Einwohner tragen in Simferopol, der Hauptstadt der Krim, eine russische Fahne. Die Mehrzahl der Ukrainerinnen und Ukrainer auf der Halbinsel sind russischstämmig. Keystone

Die Schweizer Zeitungen bringen den Aufmarsch russischer Truppen auf der ukrainischen Halbinsel Krim und die Generalmobilmachung der Streitkräfte in der Ukraine vom Wochenende auf einen gemeinsamen Nenner: Der russische Präsident Wladimir Putin benutzt die Krim als Verhandlungspfand im Poker um die Macht am Schwarzen Meer.

«Putin ist am Ziel», titeln Der Bund und Tages-Anzeiger. «Vor einer Woche feierte er in Sotschi noch den Sieg auf dem Spielfeld, nun geht es um einen ganz anderen Sieg», schreibt die Kommentatorin. Zwar trete Putin nicht als Feldherr auf, doch das habe er gar nicht nötig, «denn faktisch ist Putin bereits am Ziel: Russland hat die Kontrolle über die Krim übernommen».

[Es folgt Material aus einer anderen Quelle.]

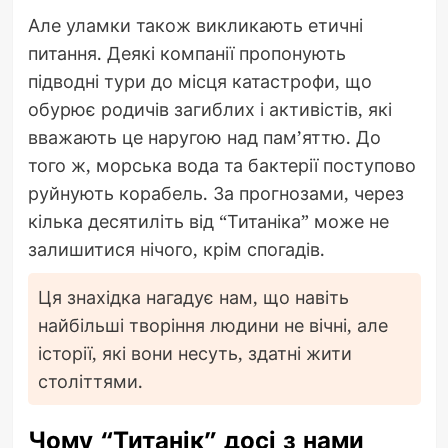
Але уламки також викликають етичні
питання. Деякі компанії пропонують
підводні тури до місця катастрофи, що
обурює родичів загиблих і активістів, які
вважають це наругою над пам’яттю. До
того ж, морська вода та бактерії поступово
руйнують корабель. За прогнозами, через
кілька десятиліть від “Титаніка” може не
залишитися нічого, крім спогадів.
Ця знахідка нагадує нам, що навіть
найбільші творіння людини не вічні, але
історії, які вони несуть, здатні жити
століттями.
Чому “Титанік” досі з нами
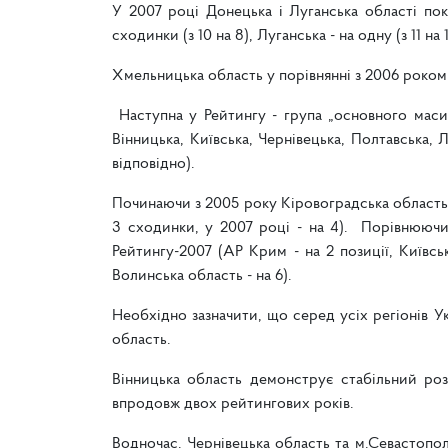
У 2007 році Донецька і Луганська області пок
сходинки (з 10 на 8), Луганська - на одну (з 11 на 
Хмельницька область у порівнянні з 2006 роком 
Наступна у Рейтингу - група „основного масив
Вінницька, Київська, Чернівецька, Полтавська, Л
відповідно).
Починаючи з 2005 року Кіровоградська область п
3 сходинки, у 2007 році - на 4). Порівнюючи 
Рейтингу-2007 (АР Крим - на 2 позиції, Київськ
Волинська область - на 6).
Необхідно зазначити, що серед усіх регіонів 
область.
Вінницька область демонструє стабільний роз
впродовж двох рейтингових років.
Водночас, Чернівецька область та м.Севастопол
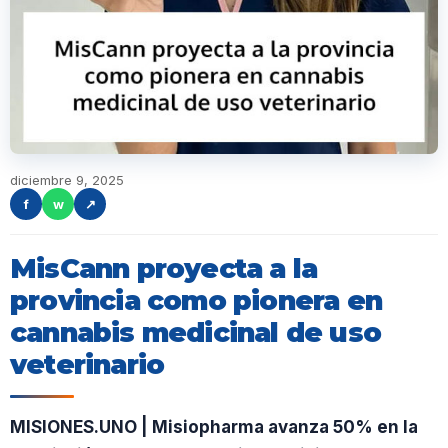
diciembre 9, 2025
f
w
↗
MisCann proyecta a la
provincia como pionera en
cannabis medicinal de uso
veterinario
MISIONES.UNO | Misiopharma avanza 50% en la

Der Konflikt mit Georgien habe gezeigt, wie Russland in Staaten der ehemaligen Sowjetunion abtrünnige Gebiete unter seinen Einfluss bringe. Der Ukraine drohe nun das gleiche Szenario. «Sollte die Ukraine es wagen, die Krim anzugreifen, wird die russische Armee zurückschlagen. Derweil macht Russland die Krim zu einem Stachel im Fleisch der Ukraine. Über dieses loyale Gebiet wird man im Bedarfsfall auch in der Ostukraine Unruhe stiften können.»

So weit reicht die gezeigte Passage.